> **Records from a data collection**
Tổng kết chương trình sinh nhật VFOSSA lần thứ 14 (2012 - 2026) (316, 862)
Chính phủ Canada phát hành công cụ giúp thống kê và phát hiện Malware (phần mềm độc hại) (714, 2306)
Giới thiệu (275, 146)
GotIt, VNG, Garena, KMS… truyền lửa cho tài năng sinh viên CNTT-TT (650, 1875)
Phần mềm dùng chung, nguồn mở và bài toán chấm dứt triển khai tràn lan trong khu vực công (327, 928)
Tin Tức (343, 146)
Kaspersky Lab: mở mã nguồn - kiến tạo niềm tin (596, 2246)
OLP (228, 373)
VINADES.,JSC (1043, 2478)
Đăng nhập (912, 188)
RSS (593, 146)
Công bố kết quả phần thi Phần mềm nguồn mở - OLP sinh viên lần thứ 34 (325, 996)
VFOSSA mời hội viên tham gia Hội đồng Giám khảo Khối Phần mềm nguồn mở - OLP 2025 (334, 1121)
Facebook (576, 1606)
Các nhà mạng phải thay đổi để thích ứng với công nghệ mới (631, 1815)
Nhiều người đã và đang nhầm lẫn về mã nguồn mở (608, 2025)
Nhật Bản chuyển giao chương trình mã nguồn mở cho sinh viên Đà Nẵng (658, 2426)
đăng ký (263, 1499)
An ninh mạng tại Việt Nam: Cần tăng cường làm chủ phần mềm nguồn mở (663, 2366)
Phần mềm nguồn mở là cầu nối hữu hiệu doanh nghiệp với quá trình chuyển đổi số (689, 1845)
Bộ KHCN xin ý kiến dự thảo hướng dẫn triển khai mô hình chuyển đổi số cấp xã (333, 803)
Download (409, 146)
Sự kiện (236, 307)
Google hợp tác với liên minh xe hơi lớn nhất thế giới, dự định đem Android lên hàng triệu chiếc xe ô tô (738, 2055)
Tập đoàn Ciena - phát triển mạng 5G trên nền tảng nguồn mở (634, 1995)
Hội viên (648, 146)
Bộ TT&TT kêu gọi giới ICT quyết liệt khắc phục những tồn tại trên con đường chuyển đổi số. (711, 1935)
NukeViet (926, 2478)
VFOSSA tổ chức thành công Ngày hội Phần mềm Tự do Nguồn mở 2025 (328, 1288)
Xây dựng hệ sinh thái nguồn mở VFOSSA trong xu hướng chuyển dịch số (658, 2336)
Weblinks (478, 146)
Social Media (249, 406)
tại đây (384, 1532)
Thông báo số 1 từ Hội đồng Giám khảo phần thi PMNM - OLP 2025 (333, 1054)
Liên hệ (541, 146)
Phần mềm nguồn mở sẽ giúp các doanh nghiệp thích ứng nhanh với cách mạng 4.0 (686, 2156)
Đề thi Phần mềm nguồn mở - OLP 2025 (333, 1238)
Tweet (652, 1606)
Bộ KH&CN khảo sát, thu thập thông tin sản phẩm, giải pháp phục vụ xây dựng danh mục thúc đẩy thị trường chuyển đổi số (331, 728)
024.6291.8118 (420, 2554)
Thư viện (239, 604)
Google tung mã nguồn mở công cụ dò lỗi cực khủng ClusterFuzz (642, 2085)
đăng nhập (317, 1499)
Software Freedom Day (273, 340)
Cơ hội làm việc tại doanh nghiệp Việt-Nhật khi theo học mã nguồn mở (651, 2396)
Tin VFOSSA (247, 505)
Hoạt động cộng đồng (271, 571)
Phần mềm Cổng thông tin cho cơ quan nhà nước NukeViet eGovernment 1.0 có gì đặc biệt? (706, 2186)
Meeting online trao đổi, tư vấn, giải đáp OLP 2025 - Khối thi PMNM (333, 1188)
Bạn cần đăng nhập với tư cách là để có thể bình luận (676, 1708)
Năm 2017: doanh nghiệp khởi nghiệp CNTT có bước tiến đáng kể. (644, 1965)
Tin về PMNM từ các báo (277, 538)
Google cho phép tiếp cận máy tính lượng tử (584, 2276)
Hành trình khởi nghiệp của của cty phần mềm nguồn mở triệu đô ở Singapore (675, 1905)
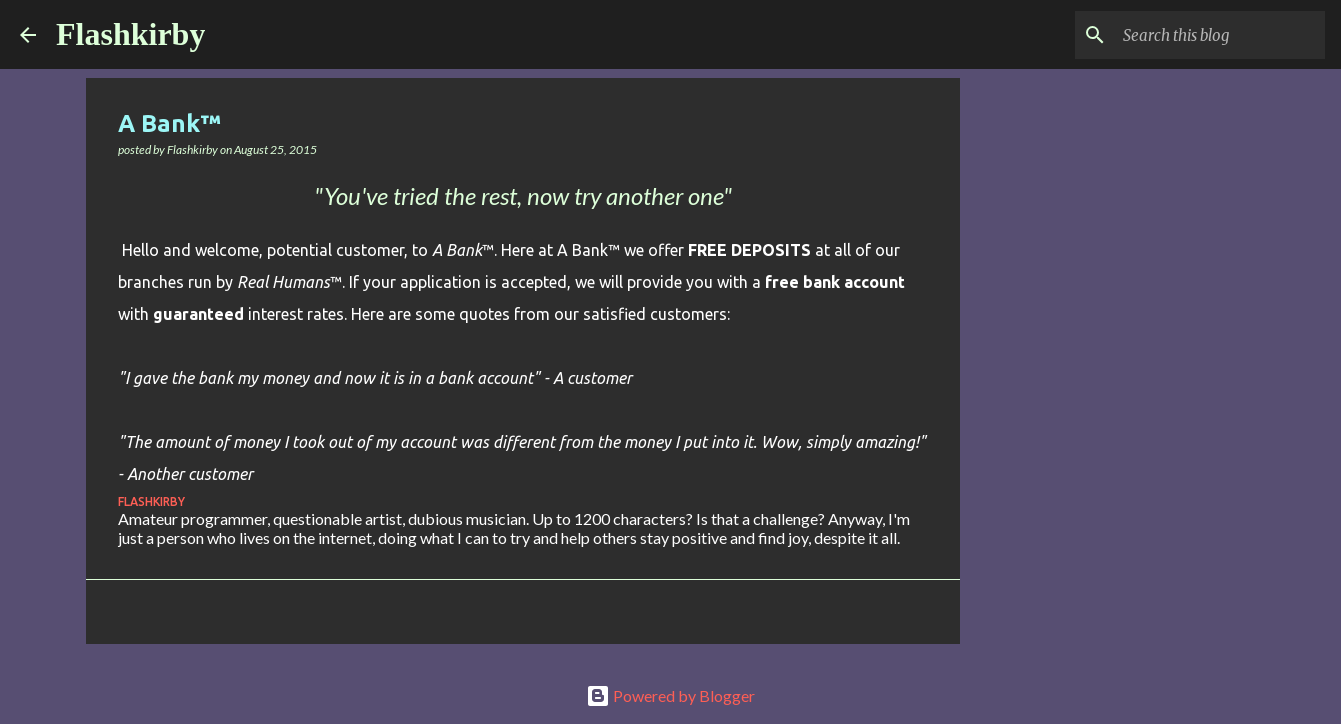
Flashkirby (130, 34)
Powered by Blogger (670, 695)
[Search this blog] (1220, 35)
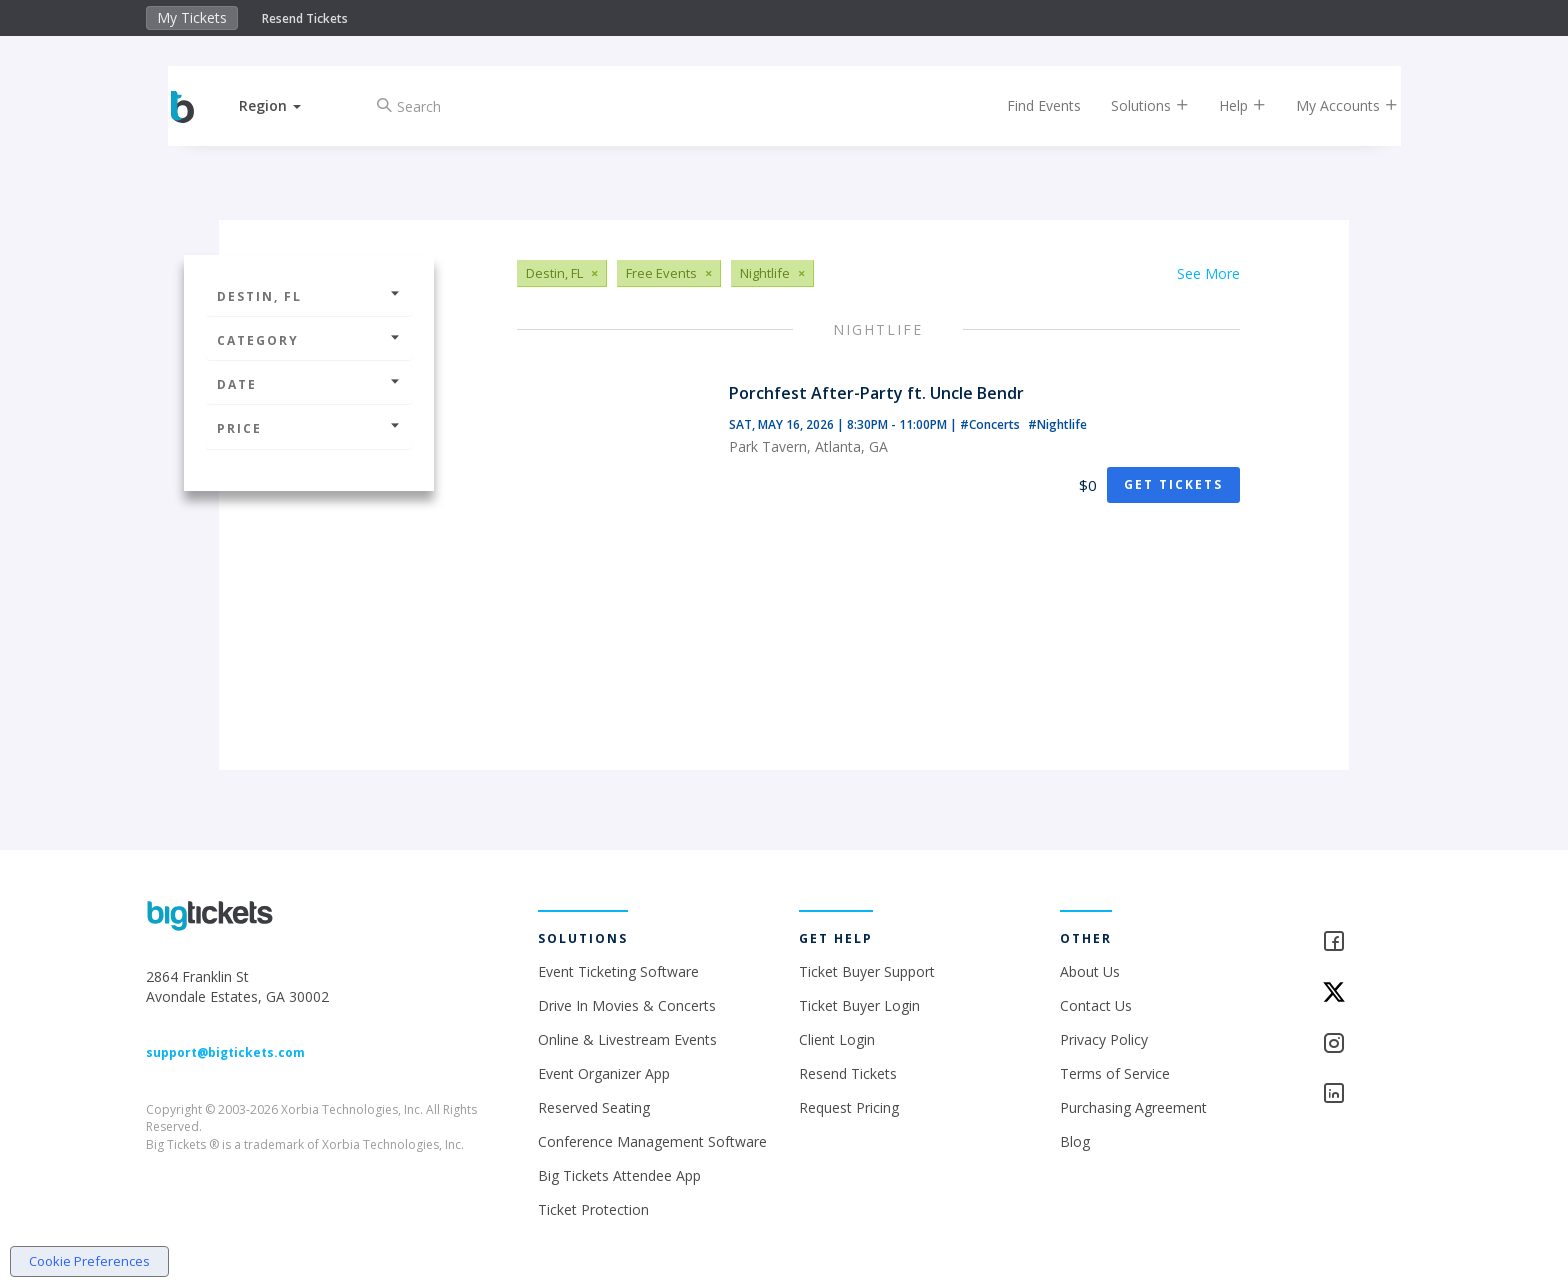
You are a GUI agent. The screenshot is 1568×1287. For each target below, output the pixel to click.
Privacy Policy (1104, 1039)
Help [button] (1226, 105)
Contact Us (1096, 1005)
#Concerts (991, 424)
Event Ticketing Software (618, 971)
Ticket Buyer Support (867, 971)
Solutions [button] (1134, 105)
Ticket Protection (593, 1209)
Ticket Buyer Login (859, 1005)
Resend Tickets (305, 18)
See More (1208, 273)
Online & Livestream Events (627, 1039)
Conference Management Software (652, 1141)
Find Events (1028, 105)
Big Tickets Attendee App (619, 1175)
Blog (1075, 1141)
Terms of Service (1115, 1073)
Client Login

> **Your assignment**
Please print every record above exactly, but leave the pictures out.

> **Your solution**
Tổng kết chương trình sinh nhật VFOSSA lần thứ 14 (2012 - 2026) (316, 862)
Chính phủ Canada phát hành công cụ giúp thống kê và phát hiện Malware (phần mềm độc hại) (714, 2306)
Giới thiệu (275, 146)
GotIt, VNG, Garena, KMS… truyền lửa cho tài năng sinh viên CNTT-TT (650, 1875)
Phần mềm dùng chung, nguồn mở và bài toán chấm dứt triển khai tràn lan trong khu vực công (327, 928)
Tin Tức (343, 146)
Kaspersky Lab: mở mã nguồn - kiến tạo niềm tin (596, 2246)
OLP (228, 373)
VINADES.,JSC (1043, 2478)
Đăng nhập (912, 188)
RSS (593, 146)
Công bố kết quả phần thi Phần mềm nguồn mở - OLP sinh viên lần thứ 34 (325, 996)
VFOSSA mời hội viên tham gia Hội đồng Giám khảo Khối Phần mềm nguồn mở - OLP 2025 (334, 1121)
Facebook (576, 1606)
Các nhà mạng phải thay đổi để thích ứng với công nghệ mới (631, 1815)
Nhiều người đã và đang nhầm lẫn về mã nguồn mở (608, 2025)
Nhật Bản chuyển giao chương trình mã nguồn mở cho sinh viên Đà Nẵng (658, 2426)
đăng ký (263, 1499)
An ninh mạng tại Việt Nam: Cần tăng cường làm chủ phần mềm nguồn mở (663, 2366)
Phần mềm nguồn mở là cầu nối hữu hiệu doanh nghiệp với quá trình chuyển đổi số (689, 1845)
Bộ KHCN xin ý kiến dự thảo hướng dẫn triển khai mô hình chuyển đổi số cấp xã (333, 803)
Download (409, 146)
Sự kiện (236, 307)
Google hợp tác với liên minh xe hơi lớn nhất thế giới, dự định đem Android lên hàng triệu chiếc xe ô tô (738, 2055)
Tập đoàn Ciena - phát triển mạng 5G trên nền tảng nguồn mở (634, 1995)
Hội viên (648, 146)
Bộ TT&TT kêu gọi giới ICT quyết liệt khắc phục những tồn tại trên con đường chuyển đổi số. (711, 1935)
NukeViet (926, 2478)
VFOSSA tổ chức thành công Ngày hội Phần mềm Tự do Nguồn mở 2025 (328, 1288)
Xây dựng hệ sinh thái nguồn mở VFOSSA trong xu hướng chuyển dịch số (658, 2336)
Weblinks (478, 146)
Social Media (249, 406)
tại đây (384, 1532)
Thông báo số 1 từ Hội đồng Giám khảo phần thi PMNM - OLP 2025 (333, 1054)
Liên hệ (541, 146)
Phần mềm nguồn mở sẽ giúp các doanh nghiệp thích ứng nhanh với cách mạng 4.0 (686, 2156)
Đề thi Phần mềm nguồn mở - OLP 2025 (333, 1238)
Tweet (652, 1606)
Bộ KH&CN khảo sát, thu thập thông tin sản phẩm, giải pháp phục vụ xây dựng danh mục thúc đẩy thị trường chuyển đổi số (331, 728)
024.6291.8118 (420, 2554)
Thư viện (239, 604)
Google tung mã nguồn mở công cụ dò lỗi cực khủng ClusterFuzz (642, 2085)
đăng nhập (317, 1499)
Software Freedom Day (273, 340)
Cơ hội làm việc tại doanh nghiệp Việt-Nhật khi theo học mã nguồn mở (651, 2396)
Tin VFOSSA (247, 505)
Hoạt động cộng đồng (271, 571)
Phần mềm Cổng thông tin cho cơ quan nhà nước NukeViet eGovernment 1.0 có gì đặc biệt? (706, 2186)
Meeting online trao đổi, tư vấn, giải đáp OLP 2025 - Khối thi PMNM (333, 1188)
Bạn cần đăng nhập với tư cách là để có thể bình luận (676, 1708)
Năm 2017: doanh nghiệp khởi nghiệp CNTT có bước tiến đáng kể. (644, 1965)
Tin về PMNM từ các báo (277, 538)
Google cho phép tiếp cận máy tính lượng tử (584, 2276)
Hành trình khởi nghiệp của của cty phần mềm nguồn mở triệu đô ở Singapore (675, 1905)
Flashkirby (130, 34)
Powered by Blogger (670, 695)
[Search this blog] (1220, 35)
You are a GUI agent. The screenshot is 1568×1287. For each target below, output the pixel to click.
Privacy Policy (1104, 1039)
Help [button] (1226, 105)
Contact Us (1096, 1005)
#Concerts (991, 424)
Event Ticketing Software (618, 971)
Ticket Buyer Support (867, 971)
Solutions [button] (1134, 105)
Ticket Protection (593, 1209)
Ticket Buyer Login (859, 1005)
Resend Tickets (305, 18)
See More (1208, 273)
Online & Livestream Events (627, 1039)
Conference Management Software (652, 1141)
Find Events (1028, 105)
Big Tickets Attendee App (619, 1175)
Blog (1075, 1141)
Terms of Service (1115, 1073)
Client Login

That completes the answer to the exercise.